▶ YOUR INSTRUCTIONS: Omit the pictures, please, and give each record below again exactly.

▶ MATERIALS PROVIDED:
Segment Open

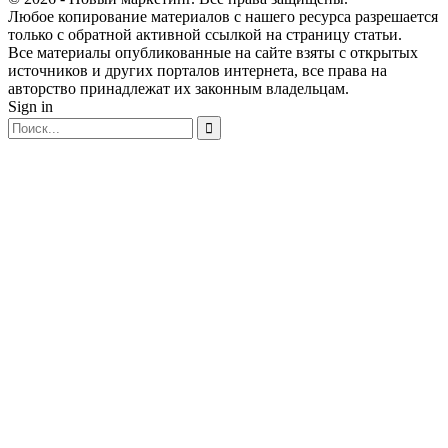
Любое копирование материалов с нашего ресурса разрешается
только с обратной активной ссылкой на страницу статьи.
Все материалы опубликованные на сайте взяты с открытых
источников и других порталов интернета, все права на
авторство принадлежат их законным владельцам.
Sign in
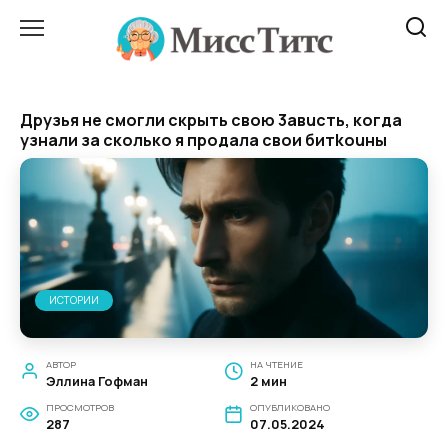
Перейти
к
содержанию
Друзья не смогли скрыть свою 3aвucть, когда
узнали за сколько я продала свои битkouны
ИСТОРИИ
АВТОР
НА ЧТЕНИЕ
Эллина Гофман
2 мин
ПРОСМОТРОВ
ОПУБЛИКОВАНО
287
07.05.2024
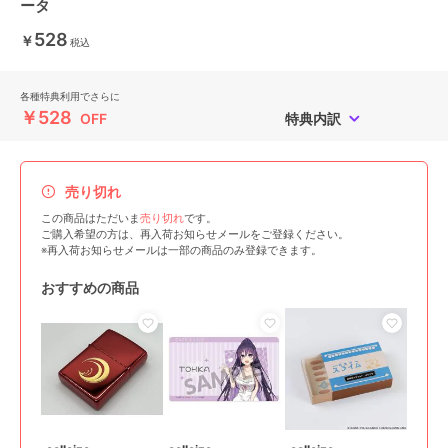
ータ
528
￥
税込
各種特典利用でさらに
￥528
OFF
特典内訳
売り切れ
この商品はただいま
売り切れ
です。
ご購入希望の方は、再入荷お知らせメールをご登録ください。
※再入荷お知らせメールは一部の商品のみ登録できます。
おすすめの商品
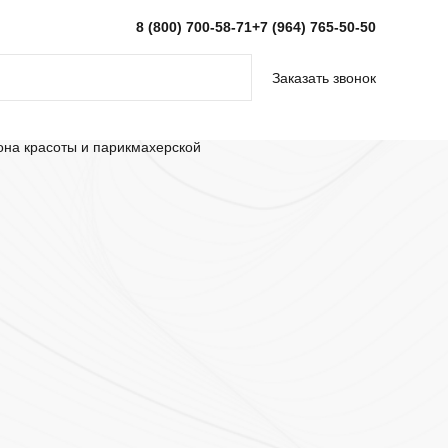
8 (800) 700-58-71
+7 (964) 765-50-50
Заказать звонок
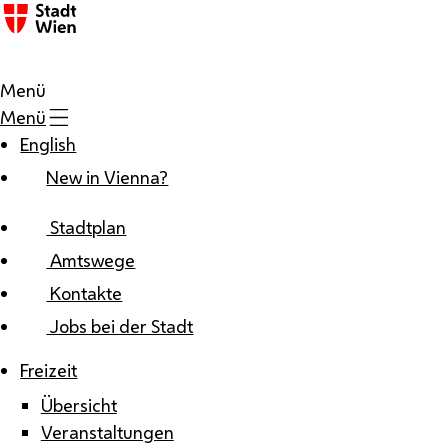
Zum Inhalt
Menü
Menü
English
New in Vienna?
Stadtplan
Amtswege
Kontakte
Jobs bei der Stadt
Freizeit
Übersicht
Veranstaltungen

Segment Closed

▶ ANSWER AREA:
Любое копирование материалов с нашего ресурса разрешается
только с обратной активной ссылкой на страницу статьи.
Все материалы опубликованные на сайте взяты с открытых
источников и других порталов интернета, все права на
авторство принадлежат их законным владельцам.
Sign in
Перейти
к
содержанию
Друзья не смогли скрыть свою 3aвucть, когда
узнали за сколько я продала свои битkouны
ИСТОРИИ
АВТОР
НА ЧТЕНИЕ
Эллина Гофман
2 мин
ПРОСМОТРОВ
ОПУБЛИКОВАНО
287
07.05.2024
ータ
528
￥
税込
各種特典利用でさらに
￥528
OFF
特典内訳
売り切れ
この商品はただいま
売り切れ
です。
ご購入希望の方は、再入荷お知らせメールをご登録ください。
※再入荷お知らせメールは一部の商品のみ登録できます。
おすすめの商品
8 (800) 700-58-71
+7 (964) 765-50-50
Заказать звонок
Zum Inhalt
Menü
Menü
English
New in Vienna?
Stadtplan
Amtswege
Kontakte
Jobs bei der Stadt
Freizeit
Übersicht
Veranstaltungen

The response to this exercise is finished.